Some students in IB Analysis had some shifts in their schedule, leading to necessary adaptations. Newcomer students inevitably impacted IB Analysis students’ schedules as well.

“It was actually a little difficult because I got a whole new chemistry teacher,” junior and IB Analysis student Asha Smith said. “We’re on completely different units even though they teach the same. So that was a little frustrating, but I think I should be able to catch up.”

New periods with all new students were an effect of this schedule change.

A primary concern many had was regarding if these changes affected student learning in any way. However, it seems as though it has not had much of a negative impact.

“I gained an entire 1st period of 34 students this semester that now have me as their new math teacher. I asked them [one] morning; they do not think the change is detrimental. I am inclined to agree with them as I have observed the adaptability that students are capable of,” Moaveni said.

There were many classes added the second semester that were taught in Spanish for ELD students, or LEP (Limited English Proficiency).

“We’ve got students who we don’t speak the language of, and we are able to serve them,” Sterne said. “But we have a critical mass of students who speak Spanish, and it’s a lot easier for them to be able to access the curriculum when it’s in a language they can speak.”

Having teachers that are able to speak Spanish for those students greatly helps and supports them throughout their education.

“If everything is just said to me in English, I don’t understand what’s going on …I learn more because it is in Spanish,” Ramos said in Spanish, shortly translated by Sterne.

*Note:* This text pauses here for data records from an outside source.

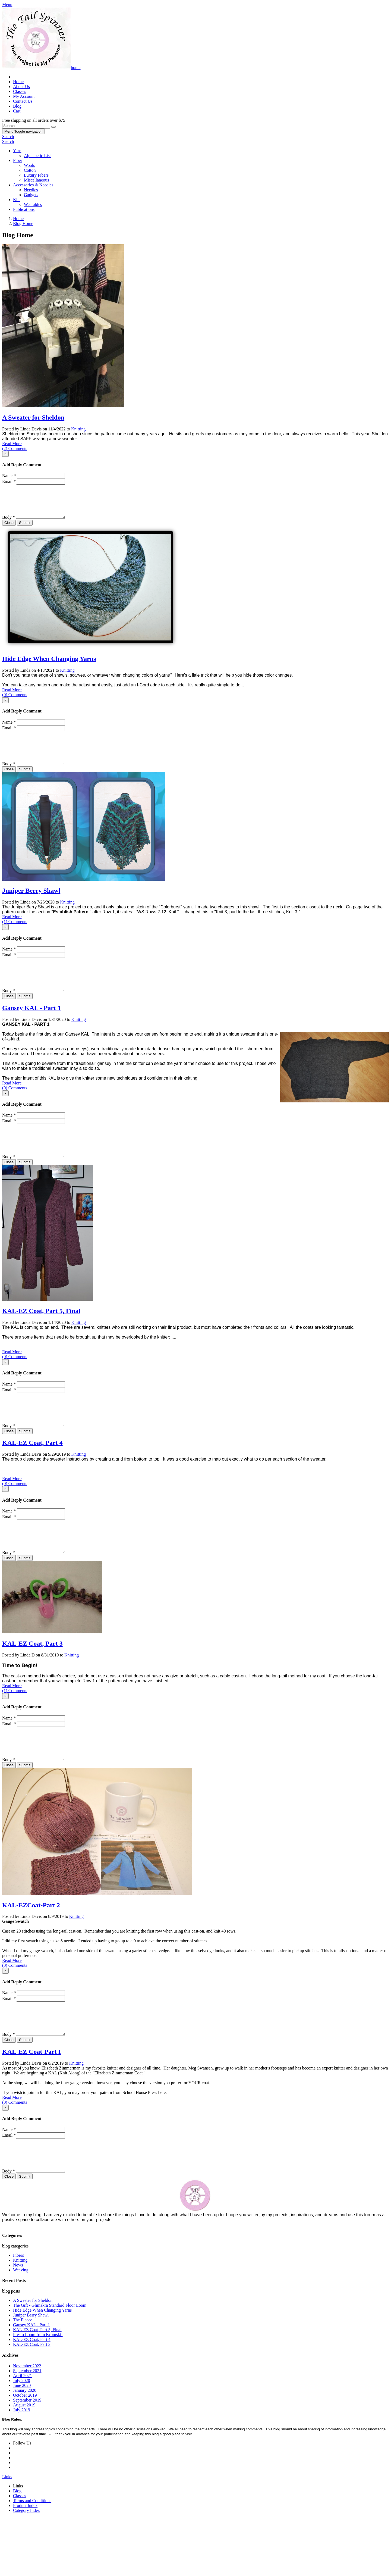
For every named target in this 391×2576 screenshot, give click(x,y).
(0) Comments (14, 701)
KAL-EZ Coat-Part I (31, 2103)
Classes (19, 91)
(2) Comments (14, 448)
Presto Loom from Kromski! (38, 2393)
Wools (29, 165)
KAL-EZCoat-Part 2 (31, 1950)
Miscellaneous (36, 180)
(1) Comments (14, 934)
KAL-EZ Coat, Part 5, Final (41, 1336)
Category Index (26, 2569)
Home (18, 81)
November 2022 (27, 2424)
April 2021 (22, 2434)
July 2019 (21, 2468)
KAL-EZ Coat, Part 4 (32, 1475)
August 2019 (24, 2463)
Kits (16, 199)
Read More (12, 443)
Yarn (17, 150)
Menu (23, 131)
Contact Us (23, 101)
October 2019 (25, 2454)
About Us (21, 86)
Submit (24, 529)
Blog (17, 106)
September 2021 (27, 2429)
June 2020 (22, 2444)
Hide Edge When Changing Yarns (49, 665)
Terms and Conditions (32, 2559)
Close (9, 529)
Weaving (20, 2328)
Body (8, 523)
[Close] (5, 454)
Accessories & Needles (33, 185)
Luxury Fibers (36, 175)
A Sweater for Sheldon (33, 417)
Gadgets (31, 194)
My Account (24, 96)
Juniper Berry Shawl (31, 903)
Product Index (25, 2564)
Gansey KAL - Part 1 (31, 1027)
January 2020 (24, 2449)
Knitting (78, 429)
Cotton (30, 170)
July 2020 (21, 2439)
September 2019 (27, 2458)
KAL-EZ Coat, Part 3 (32, 1682)
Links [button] (7, 2535)
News (18, 2323)
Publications (23, 209)
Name (9, 475)
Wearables (33, 204)
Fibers (18, 2314)
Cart (17, 111)
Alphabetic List (37, 155)
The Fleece (22, 2378)
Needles (31, 189)
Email (9, 481)
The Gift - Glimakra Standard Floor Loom (49, 2364)
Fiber (17, 160)
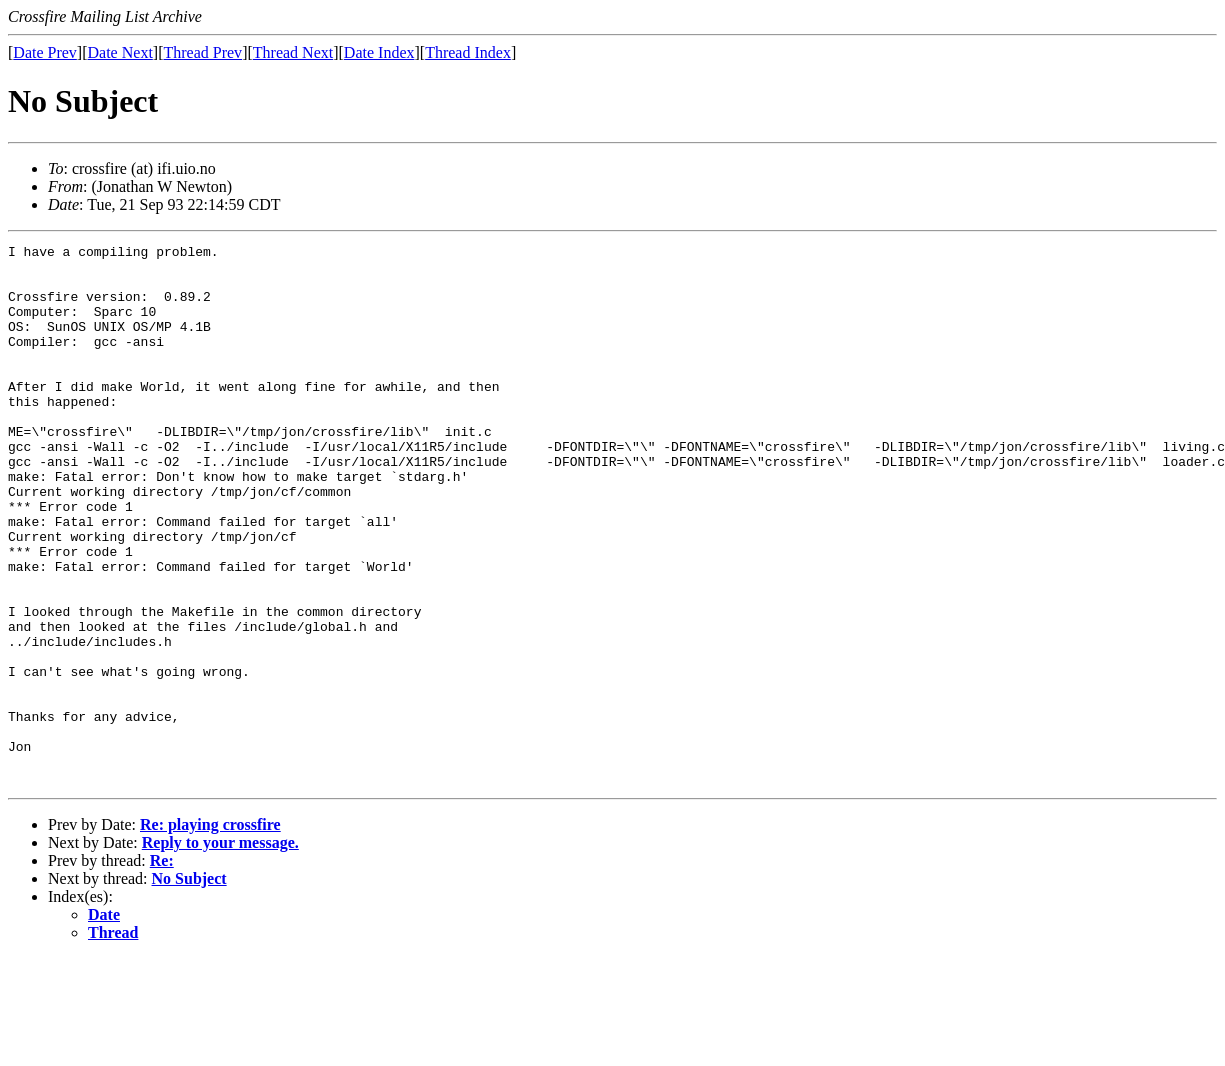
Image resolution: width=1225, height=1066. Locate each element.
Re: (162, 968)
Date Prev (45, 52)
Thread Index (468, 52)
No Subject (189, 986)
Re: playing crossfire (210, 932)
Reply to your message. (220, 950)
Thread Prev (202, 52)
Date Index (379, 52)
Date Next (120, 52)
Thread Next (293, 52)
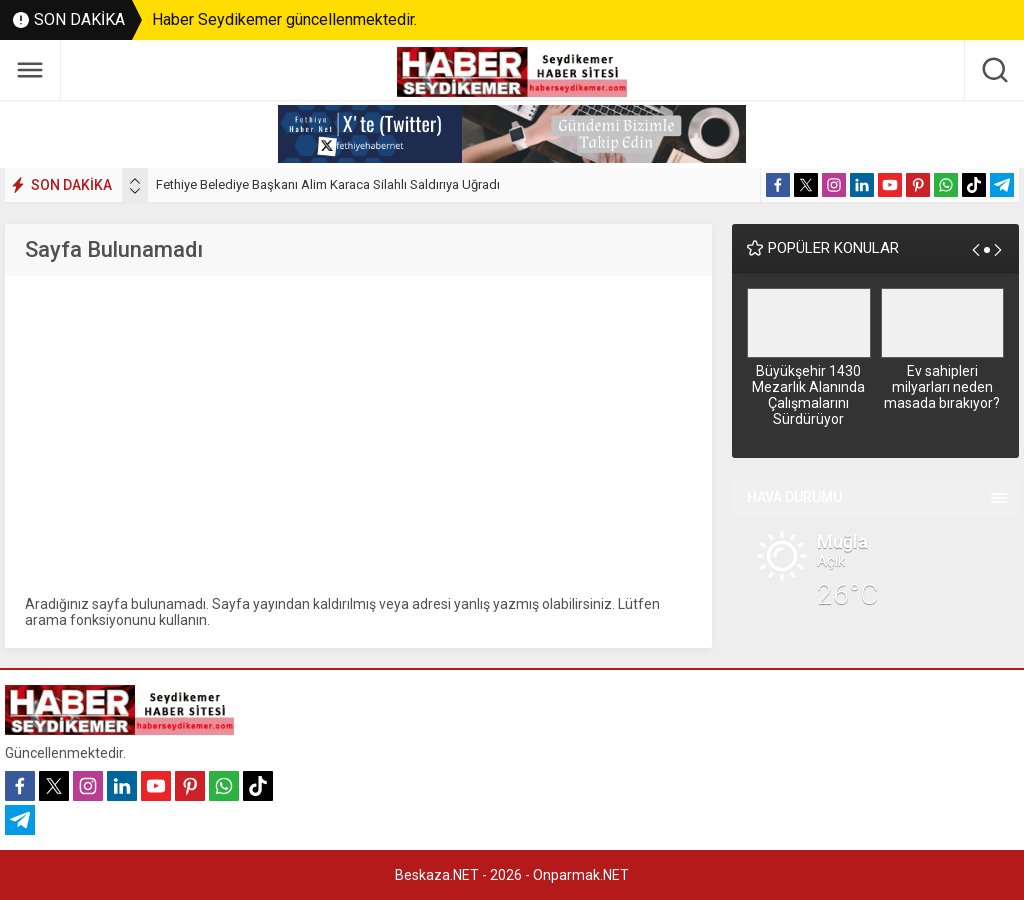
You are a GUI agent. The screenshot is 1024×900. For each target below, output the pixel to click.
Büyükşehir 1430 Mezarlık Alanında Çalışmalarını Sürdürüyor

And while Spanish speaking teachers are important, bilingual teachers have an added benefit of introducing the students to more Spanish.

“It helps [me] learn both languages because most of the teacher’s don’t teach only in Spanish. Teachers are using some English and that way [we’re] hearing more and more English. [We] are learning both, we got enough Spanish to know what’s going on but [we’re] also learning a little bit more English in the same classes,” Barrios said.